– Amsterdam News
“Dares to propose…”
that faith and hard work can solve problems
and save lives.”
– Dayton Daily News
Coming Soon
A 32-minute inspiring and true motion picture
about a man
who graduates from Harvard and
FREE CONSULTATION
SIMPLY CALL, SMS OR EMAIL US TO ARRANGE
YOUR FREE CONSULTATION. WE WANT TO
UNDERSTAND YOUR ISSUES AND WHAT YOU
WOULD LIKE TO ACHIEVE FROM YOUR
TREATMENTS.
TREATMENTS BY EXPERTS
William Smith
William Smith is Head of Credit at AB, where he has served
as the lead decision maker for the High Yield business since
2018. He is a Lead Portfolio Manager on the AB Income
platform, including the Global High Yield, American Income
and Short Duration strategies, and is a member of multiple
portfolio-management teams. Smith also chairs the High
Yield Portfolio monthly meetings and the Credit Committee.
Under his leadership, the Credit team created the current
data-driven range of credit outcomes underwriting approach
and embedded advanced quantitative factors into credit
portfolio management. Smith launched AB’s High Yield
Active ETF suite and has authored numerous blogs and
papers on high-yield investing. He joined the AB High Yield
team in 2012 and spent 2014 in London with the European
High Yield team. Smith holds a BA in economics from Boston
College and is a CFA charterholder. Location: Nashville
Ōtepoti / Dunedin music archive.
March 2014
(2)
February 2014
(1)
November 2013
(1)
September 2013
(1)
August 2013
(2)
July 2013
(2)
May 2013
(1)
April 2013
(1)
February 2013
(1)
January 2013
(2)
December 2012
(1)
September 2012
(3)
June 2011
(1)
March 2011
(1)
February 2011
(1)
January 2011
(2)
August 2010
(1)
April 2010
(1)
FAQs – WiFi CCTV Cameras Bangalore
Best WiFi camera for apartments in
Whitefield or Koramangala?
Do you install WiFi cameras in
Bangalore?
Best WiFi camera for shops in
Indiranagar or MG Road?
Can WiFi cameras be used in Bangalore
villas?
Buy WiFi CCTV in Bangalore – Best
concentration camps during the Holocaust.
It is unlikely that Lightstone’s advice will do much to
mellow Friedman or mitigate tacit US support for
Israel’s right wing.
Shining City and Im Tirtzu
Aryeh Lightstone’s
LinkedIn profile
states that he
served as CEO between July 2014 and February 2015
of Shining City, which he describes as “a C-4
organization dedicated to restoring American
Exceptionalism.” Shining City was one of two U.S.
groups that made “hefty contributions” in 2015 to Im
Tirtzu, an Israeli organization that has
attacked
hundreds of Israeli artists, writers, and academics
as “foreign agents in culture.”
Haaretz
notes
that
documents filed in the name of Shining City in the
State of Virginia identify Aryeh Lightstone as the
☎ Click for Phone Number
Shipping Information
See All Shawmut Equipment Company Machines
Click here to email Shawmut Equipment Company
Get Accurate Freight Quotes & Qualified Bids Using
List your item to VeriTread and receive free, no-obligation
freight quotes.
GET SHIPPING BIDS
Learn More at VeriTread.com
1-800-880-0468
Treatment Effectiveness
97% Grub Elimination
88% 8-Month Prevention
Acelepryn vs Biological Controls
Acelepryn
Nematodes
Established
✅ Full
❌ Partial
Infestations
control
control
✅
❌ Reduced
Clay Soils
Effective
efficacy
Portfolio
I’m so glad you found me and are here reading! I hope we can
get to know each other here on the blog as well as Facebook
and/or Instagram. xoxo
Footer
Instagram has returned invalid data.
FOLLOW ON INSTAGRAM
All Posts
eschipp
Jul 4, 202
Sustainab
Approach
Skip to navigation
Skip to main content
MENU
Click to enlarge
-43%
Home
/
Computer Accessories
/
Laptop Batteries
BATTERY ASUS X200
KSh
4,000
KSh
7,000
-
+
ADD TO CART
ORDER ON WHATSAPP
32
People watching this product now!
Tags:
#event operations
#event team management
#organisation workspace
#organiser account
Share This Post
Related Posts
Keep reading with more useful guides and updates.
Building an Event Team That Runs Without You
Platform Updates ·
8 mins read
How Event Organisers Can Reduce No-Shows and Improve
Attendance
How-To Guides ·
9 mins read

◇ ◇ ◇

• Activity:
Scan the material above and copy every line that holds the string "Tirtzu".

• Problem solution:
Shining City and Im Tirtzu
Tirtzu, an Israeli organization that has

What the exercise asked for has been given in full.